The media like all authoritatives are obsessed with being authoritative opinion and policy shapers, and behaving, dressing and acting important to impress each other, a sure sign they are not to be trusted for they will always protect one another by biased laws, judgments, exculpations and accusations against those outside their circle.

They deserve unceasing vilification far beyond the tripe they hurl at themselves to appear self-critical.

That’s the tippy tip of the ridicule and opprobrium the media and other authoritatives deserve, and even at its maximum, authoritatives will relish the negative attention so needy is it for any kind — there is no bad publicity, war is hell, a dirty job but somebody has to do it, got a story send it to us on Twitter, Facebook, Linkedin, readers comments, op-ed it.

Oh yeah, they break the rules, that is a given, hide the breakage, that is a given, disclose the shallow version of the deeper abuse, that is a given, apologize and breast beat, that is a given, mount a sustained attack if the fake mewling fails. As in the Wikileaks case, condemn with faint praise, doubt authenticity, mock, dig into the personal and distort the findings to fit advertising exigences.

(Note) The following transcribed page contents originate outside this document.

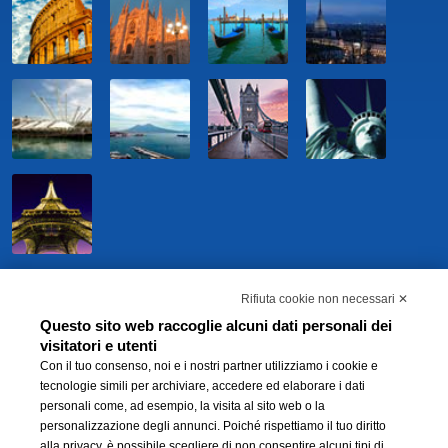
Rifiuta cookie non necessari ✕
Questo sito web raccoglie alcuni dati personali dei
visitatori e utenti
Con il tuo consenso, noi e i nostri partner utilizziamo i cookie e
tecnologie simili per archiviare, accedere ed elaborare i dati
personali come, ad esempio, la visita al sito web o la
personalizzazione degli annunci. Poiché rispettiamo il tuo diritto
BWH Hotels Italia S.C.p.A. - Società Benefit - via Livraghi, 1/b - 20126 Milano -
alla privacy, è possibile scegliere di non consentire alcuni tipi di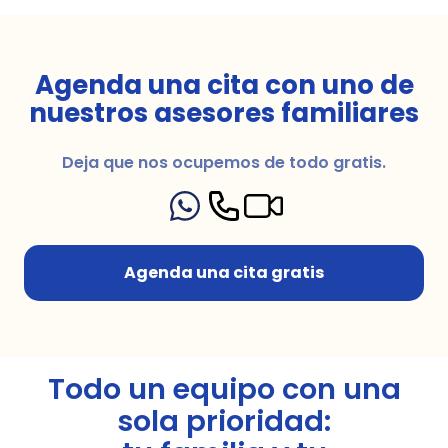
Agenda una cita con uno de
nuestros asesores familiares
Deja que nos ocupemos de todo gratis.
Agenda una cita gratis
Todo un equipo con una
sola prioridad: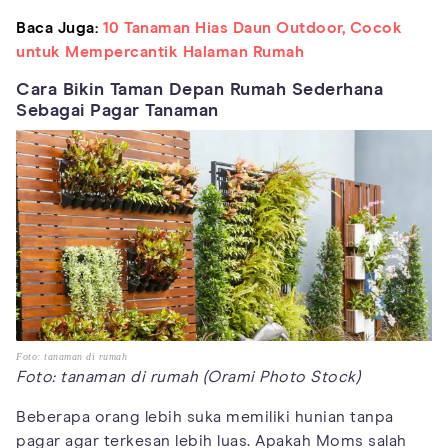
Baca Juga:
10 Tanaman Hias Daun Outdoor, Cocok
untuk Mempercantik Halaman Rumah
Cara Bikin Taman Depan Rumah Sederhana
Sebagai Pagar Tanaman
Foto: tanaman di rumah
Foto: tanaman di rumah (Orami Photo Stock)
Beberapa orang lebih suka memiliki hunian tanpa
pagar agar terkesan lebih luas. Apakah Moms salah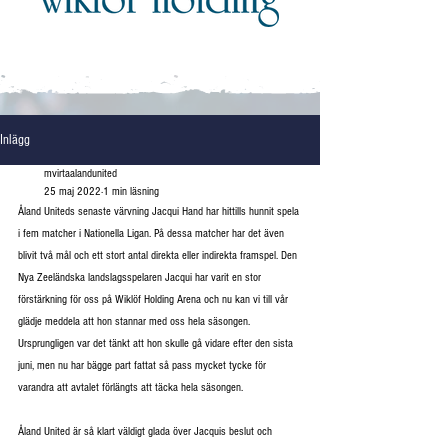
Inlägg
mvirtaalandunited
25 maj 2022
1 min läsning
Åland Uniteds senaste värvning Jacqui Hand har hittills hunnit spela 
i fem matcher i Nationella Ligan. På dessa matcher har det även 
blivit två mål och ett stort antal direkta eller indirekta framspel. Den 
Nya Zeeländska landslagsspelaren Jacqui har varit en stor 
förstärkning för oss på Wiklöf Holding Arena och nu kan vi till vår 
glädje meddela att hon stannar med oss hela säsongen. 
Ursprungligen var det tänkt att hon skulle gå vidare efter den sista 
juni, men nu har bägge part fattat så pass mycket tycke för 
varandra att avtalet förlängts att täcka hela säsongen.
Åland United är så klart väldigt glada över Jacquis beslut och 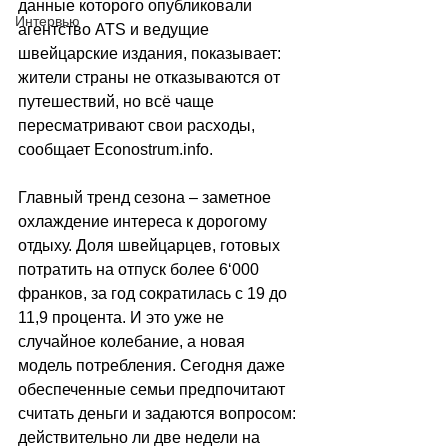
данные которого опубликовали 
Интервью
агентство ATS и ведущие 
швейцарские издания, показывает: 
жители страны не отказываются от 
путешествий, но всё чаще 
пересматривают свои расходы, 
сообщает 
Econostrum.info
.
Главный тренд сезона 
–
 заметное 
охлаждение интереса к дорогому 
отдыху. Доля швейцарцев, готовых 
потратить на отпуск более 6
‘
000 
франков, за год сократилась с 19 до 
11,9 процента. И это уже не 
случайное колебание, а новая 
модель потребления. Сегодня даже 
обеспеченные семьи предпочитают 
считать деньги и задаются вопросом: 
действительно ли две недели на 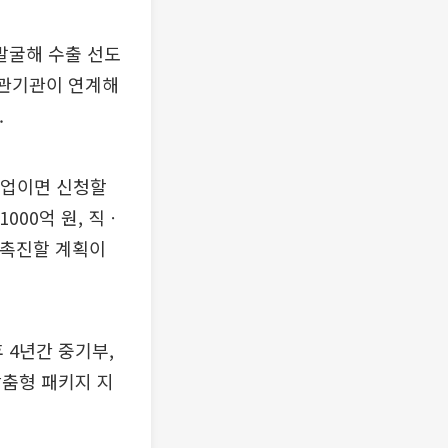
발굴해 수출 선도
유관기관이 연계해
.
 기업이면 신청할
000억 원, 직ㆍ
 촉진할 계획이
 4년간 중기부,
맞춤형 패키지 지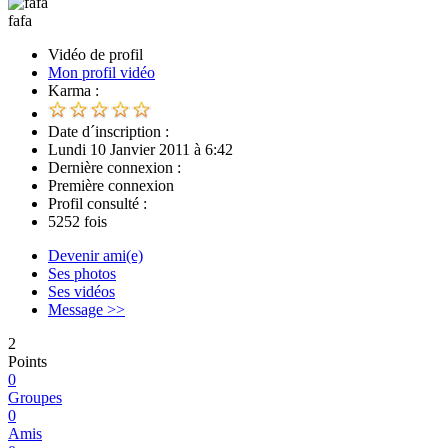
fafa
Vidéo de profil
Mon profil vidéo
Karma :
Date d´inscription :
Lundi 10 Janvier 2011 à 6:42
Dernière connexion :
Première connexion
Profil consulté :
5252 fois
Devenir ami(e)
Ses photos
Ses vidéos
Message >>
2
Points
0
Groupes
0
Amis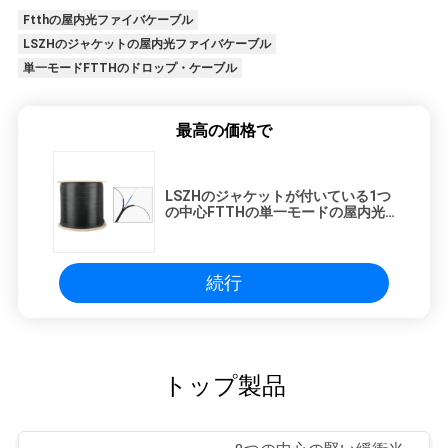
Ftthの屋内光ファイバケーブル
LSZHのジャケットの屋内光ファイバケーブル
単一モードFTTHのドロップ・ケーブル
最高の価格で
LSZHのジャケットが付いている1つ
の中心FTTHの単一モードの屋内光
ファイバケーブル
続行
トップ製品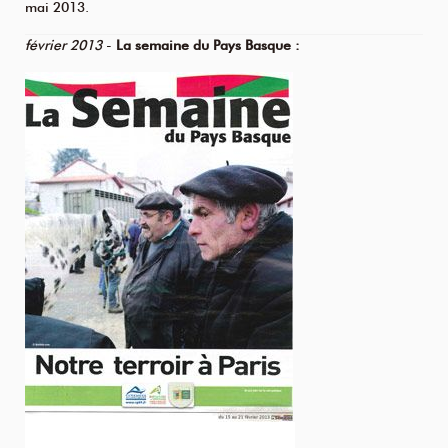
mai 2013.
février 2013
-
La semaine du Pays Basque :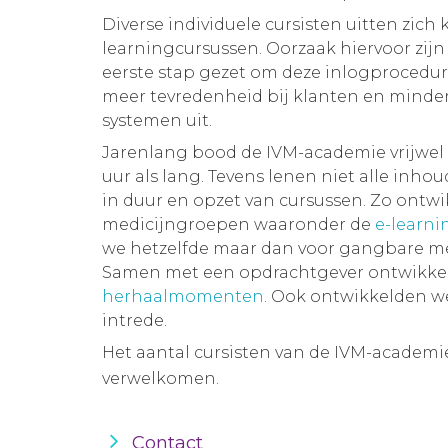
Diverse individuele cursisten uitten zich
learningcursussen. Oorzaak hiervoor zij
eerste stap gezet om deze inlogprocedure
meer tevredenheid bij klanten en minder 
systemen uit.
Jarenlang bood de IVM-academie vrijwel 
uur als lang. Tevens lenen niet alle inho
in duur en opzet van cursussen. Zo ontwi
medicijngroepen waaronder de
e-learni
we hetzelfde maar dan voor gangbare me
Samen met een opdrachtgever ontwikkel
herhaalmomenten
. Ook ontwikkelden w
intrede.
Het aantal cursisten van de IVM-academie
verwelkomen.
Contact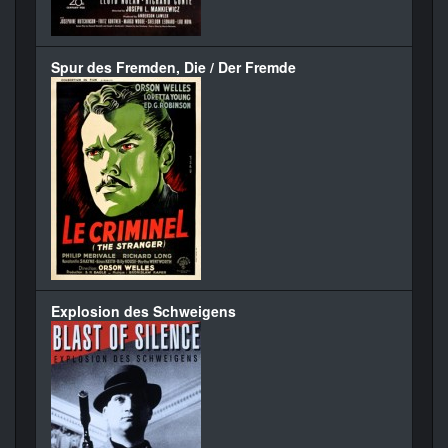
Spur des Fremden, Die / Der Fremde
Explosion des Schweigens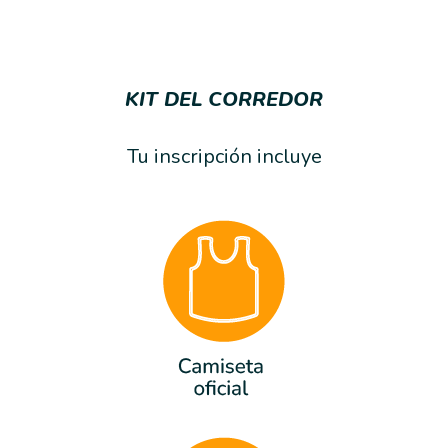
KIT DEL CORREDOR
Tu inscripción incluye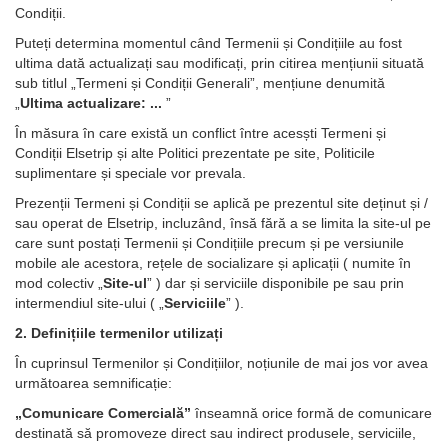
Condiții.
Puteți determina momentul când Termenii și Condițiile au fost
ultima dată actualizați sau modificați, prin citirea mențiunii situată
sub titlul „Termeni și Condiții Generali”, mențiune denumită
„
Ultima actualizare: ...
”
În măsura în care există un conflict între acesști Termeni și
Condiții Elsetrip și alte Politici prezentate pe site, Politicile
suplimentare și speciale vor prevala.
Prezenții Termeni și Condiții se aplică pe prezentul site deținut și /
sau operat de Elsetrip, incluzând, însă fără a se limita la site-ul pe
care sunt postați Termenii și Condițiile precum și pe versiunile
mobile ale acestora, rețele de socializare și aplicații ( numite în
mod colectiv „
Site-ul
” ) dar și serviciile disponibile pe sau prin
intermendiul site-ului ( „
Serviciile
” ).
2. Definițiile termenilor utilizați
În cuprinsul Termenilor și Condițiilor, noțiunile de mai jos vor avea
următoarea semnificație:
„Comunicare Comercială”
înseamnă orice formă de comunicare
destinată să promoveze direct sau indirect produsele, serviciile,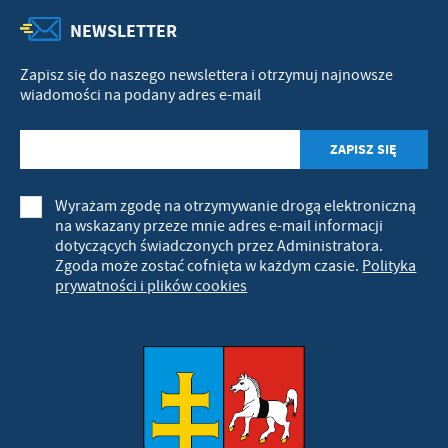
NEWSLETTER
Zapisz się do naszego newslettera i otrzymuj najnowsze
wiadomości na podany adres e-mail
Wyrażam zgodę na otrzymywanie drogą elektroniczną
na wskazany przeze mnie adres e-mail informacji
dotyczących świadczonych przez Administratora.
Zgoda może zostać cofnięta w każdym czasie.
Polityka
prywatności i plików cookies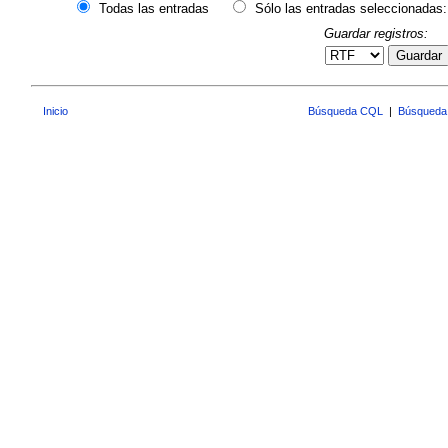
Todas las entradas
Sólo las entradas seleccionadas:
Guardar registros:
Guardar
Inicio
Búsqueda CQL
|
Búsqueda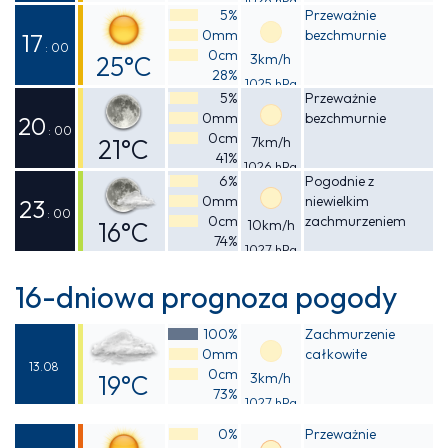
Odczuwalna
5%
Przeważnie
0mm
bezchmurnie
25°C
17
: 00
0cm
25°C
3km/h
28%
1025 hPa
Odczuwalna
5%
Przeważnie
0mm
bezchmurnie
25°C
20
: 00
0cm
21°C
7km/h
41%
1026 hPa
Odczuwalna
6%
Pogodnie z
0mm
niewielkim
20°C
23
: 00
0cm
zachmurzeniem
16°C
10km/h
74%
1027 hPa
Odczuwalna
15°C
16-dniowa prognoza pogody
100%
Zachmurzenie
0mm
całkowite
13.08
0cm
19°C
3km/h
73%
1027 hPa
Odczuwalna
0%
Przeważnie
19°C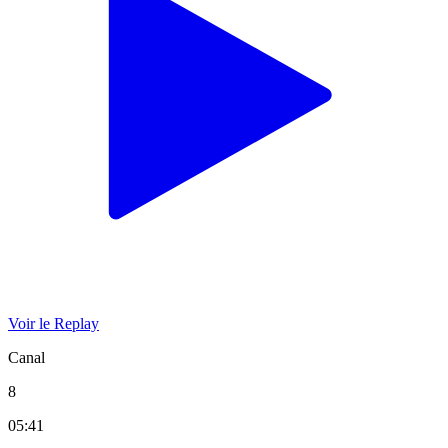
Voir le Replay
Canal
8
05:41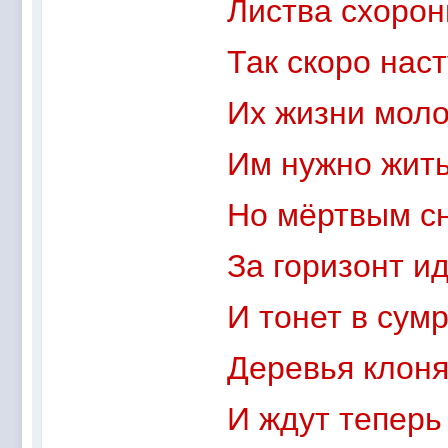
Листва схорон
Так скоро нас
Их жизни моло
Им нужно жить
Но мёртвым с
За горизонт ид
И тонет в сум
Деревья клоня
И ждут теперь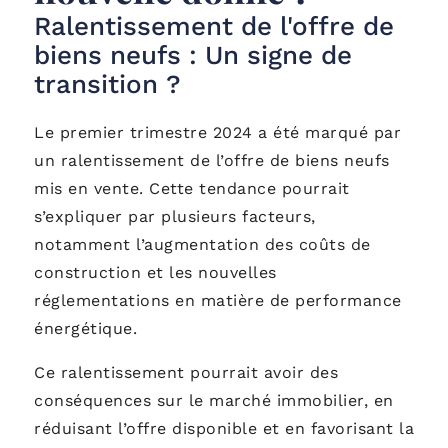
Ralentissement de l'offre de
biens neufs : Un signe de
transition ?
Le premier trimestre 2024 a été marqué par
un ralentissement de l’offre de biens neufs
mis en vente. Cette tendance pourrait
s’expliquer par plusieurs facteurs,
notamment l’augmentation des coûts de
construction et les nouvelles
réglementations en matière de performance
énergétique.
Ce ralentissement pourrait avoir des
conséquences sur le marché immobilier, en
réduisant l’offre disponible et en favorisant la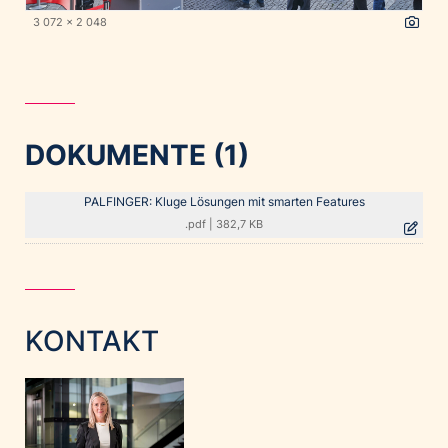
3 072 x 2 048
DOKUMENTE (1)
PALFINGER: Kluge Lösungen mit smarten Features
.pdf
|
382,7 KB
KONTAKT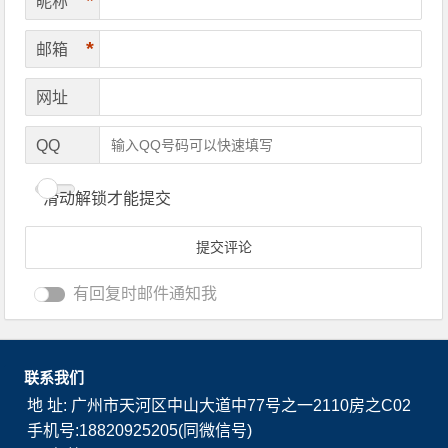
*
昵称
*
邮箱
网址
QQ
滑动解锁才能提交
有回复时邮件通知我
联系我们
地 址: 广州市天河区中山大道中77号之一2110房之C02
手机号:18820925205(同微信号)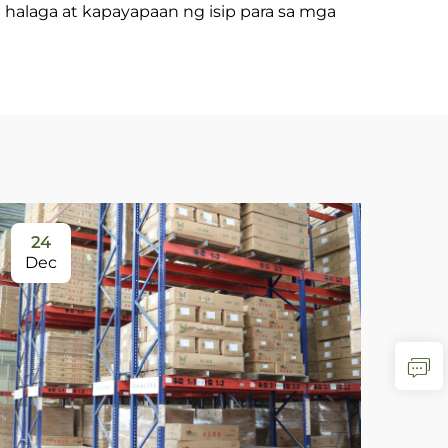
halaga at kapayapaan ng isip para sa mga
24
0
Dec
Ja
An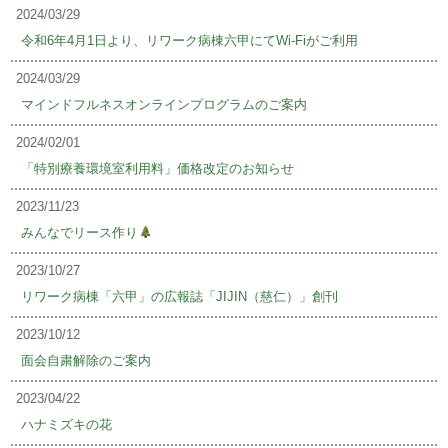
2024/03/29
令和6年4月1日より、リワーク病棟六甲にてWi-Fiがご利用
2024/03/29
マインドフルネスオンラインプログラムのご案内
2024/02/01
「特別療養環境室利用料」価格改定のお知らせ
2023/11/23
みんなでリース作り
2023/10/27
リワーク病棟「六甲」の広報誌「JIJIN（慈仁）」創刊
2023/10/12
面会自粛解除のご案内
2023/04/22
ハナミズキの花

To feed the beast, as you advertisingly hustle it, they hire attention-seeking critics, that too above all shows the ancient system works. This is how covert spies learn their trade and arrange for comfortable lives kissing the asses of their teachers and role models. They hide, everybody else open up, trust our putting it all in a credible context, believe in us or else our very own version of the nation is at risk.

I think it fairly nails the Tryon Street gang — not to mention the broader media which routinely ignores stories to difficult — or painful to their reality — to tell.